Ah, uhm, eh. Here is an oversimplified description written in plain english for which I'm probably going to be lynched by the techie wonks (mercy!). For power amps:
Class A: the working point of the electronics (full signal) is such that all power is dissipated in the amplifier itself, unless sound is produced in the speakers (or phones). If sound is produced, the electronics will dissipate the difference between the nominal power (plus losses) and the power delivered to the speakers. I.e. the higher the volume, the less heat the amplifier generates. Achievable (not guaranteed!) advantages: low distortion with relatively little feedback (that's a good thing), hence good transient response with low TID, *great* sound quality, no cross over distortion by design. Disadvantages: except for small power output, the amp is in fact a very expensive heating appliance most of the time; wasteful of energy; expensive.
Class B: in general, not an amp you want to use if you are frequenting this forum
because of cross-over distortion.
Class AB: like class A for low volume in the speakers, but for higher power/volume, the amp delivers to the speaker all the power, except for losses which it still dissipates.
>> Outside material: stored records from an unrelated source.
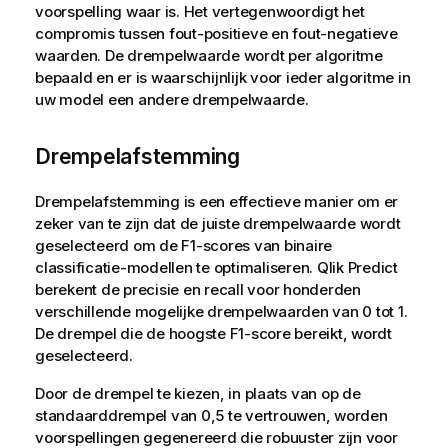
voorspelling waar is. Het vertegenwoordigt het
compromis tussen fout-positieve en fout-negatieve
waarden. De drempelwaarde wordt per algoritme
bepaald en er is waarschijnlijk voor ieder algoritme in
uw model een andere drempelwaarde.
Drempelafstemming
Drempelafstemming is een effectieve manier om er
zeker van te zijn dat de juiste drempelwaarde wordt
geselecteerd om de F1-scores van binaire
classificatie-modellen te optimaliseren.
Qlik Predict
berekent de precisie en recall voor honderden
verschillende mogelijke drempelwaarden van 0 tot 1.
De drempel die de hoogste F1-score bereikt, wordt
geselecteerd.
Door de drempel te kiezen, in plaats van op de
standaarddrempel van 0,5 te vertrouwen, worden
voorspellingen gegenereerd die robuuster zijn voor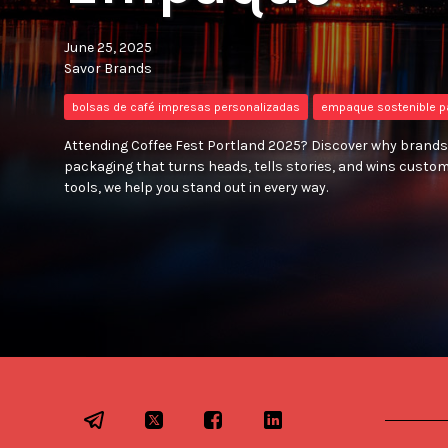
June 25, 2025
Savor Brands
bolsas de café impresas personalizadas
empaque sostenible p
Attending Coffee Fest Portland 2025? Discover why brands 
packaging that turns heads, tells stories, and wins custo
tools, we help you stand out in every way.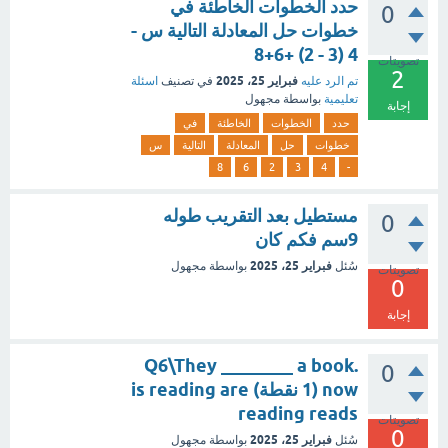
حدد الخطوات الخاطئة في
0
خطوات حل المعادلة التالية س -
4 (3 - 2) +6+8
تصويتات
2
فبراير 25، 2025
تم الرد عليه
في تصنيف
اسئلة
تعليمية
بواسطة
مجهول
إجابة
حدد
الخطوات
الخاطئة
في
خطوات
حل
المعادلة
التالية
س
8
6
2
3
4
-
مستطيل بعد التقريب طوله
0
9سم فكم كان
فبراير 25، 2025
سُئل
بواسطة
مجهول
تصويتات
0
إجابة
.Q6\They ________ a book
0
now (1 نقطة) is reading are
reading reads
تصويتات
0
فبراير 25، 2025
سُئل
بواسطة
مجهول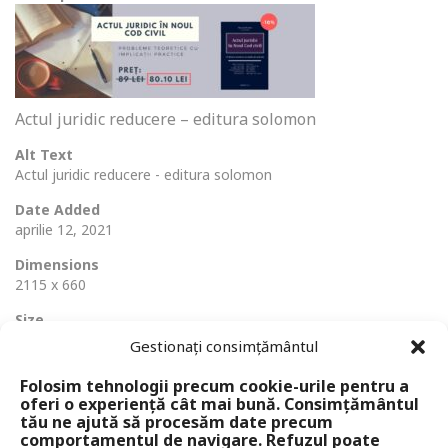
Actul juridic reducere – editura solomon
Alt Text
Actul juridic reducere - editura solomon
Date Added
aprilie 12, 2021
Dimensions
2115 x 660
Size
111 Ko
Gestionați consimțământul
Folosim tehnologii precum cookie-urile pentru a
oferi o experiență cât mai bună. Consimțământul
tău ne ajută să procesăm date precum
comportamentul de navigare. Refuzul poate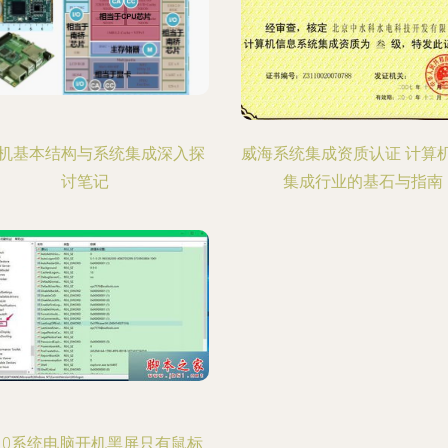
机基本结构与系统集成深入探
威海系统集成资质认证 计算
讨笔记
集成行业的基石与指南
n10系统电脑开机黑屏只有鼠标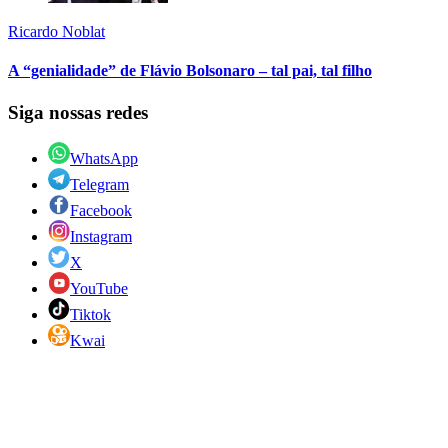
Ricardo Noblat
A “genialidade” de Flávio Bolsonaro – tal pai, tal filho
Siga nossas redes
WhatsApp
Telegram
Facebook
Instagram
X
YouTube
Tiktok
Kwai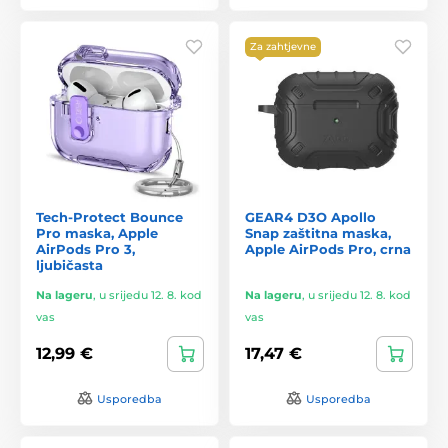
Za zahtjevne
Tech-Protect Bounce
GEAR4 D3O Apollo
Pro maska, Apple
Snap zaštitna maska,
AirPods Pro 3,
Apple AirPods Pro, crna
ljubičasta
Na lageru
,
u srijedu 12. 8. kod
Na lageru
,
u srijedu 12. 8. kod
vas
vas
12,99 €
17,47 €
Usporedba
Usporedba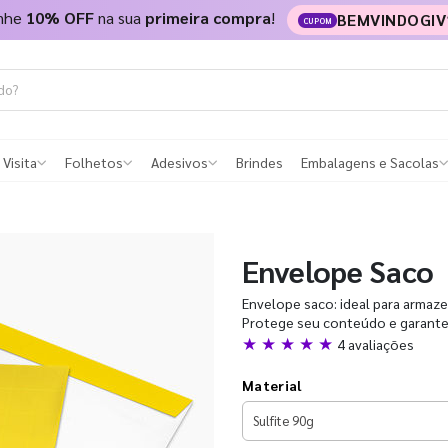
nhe
10% OFF
na sua
primeira compra
!
BEMVINDOGIV
CUPOM
 Visita
Folhetos
Adesivos
Brindes
Embalagens e Sacolas
Envelope Saco
Envelope saco: ideal para armaz
Protege seu conteúdo e garante 
★ ★ ★ ★ ★
4 avaliações
Material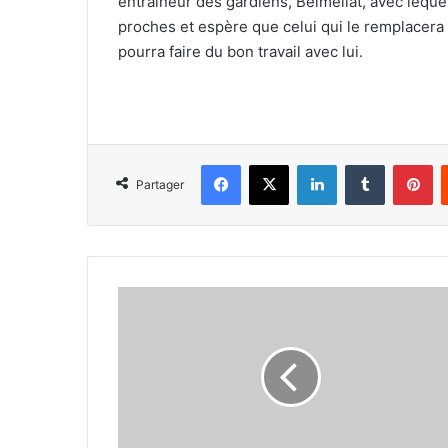
entraîneur des gardiens, Belmellat, avec lequel l
proches et espère que celui qui le remplacera
pourra faire du bon travail avec lui.
Facebook
X
Linkedin
Tumblr
Pi
Partager
Verstappen
au
MAX
de
sa
forme,
Hamilton
et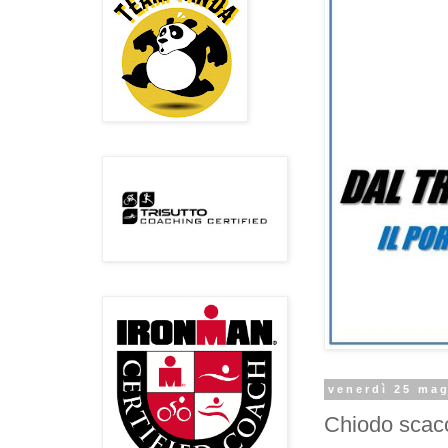
venerdì 25 ma
Chiodo scac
This is a popular desing as it offers the best bang for the quality watt when well designed. Achevable advantages: higher power rating, very good sound quality, usually cheaper to build than class A for same power, more efficient (not a heating appliance). Disadvantages: uh, it's not class A (but still can be very, very good).
Class C: see class B, only an awful lot worse. Efficient use of electricity. Lots of power for relatively little cost. Usually popular in RF (radio frequency) power applications.
Class D: switching amplifier. Ych, ugh, bleah! Very efficient, not for audio hi-fi.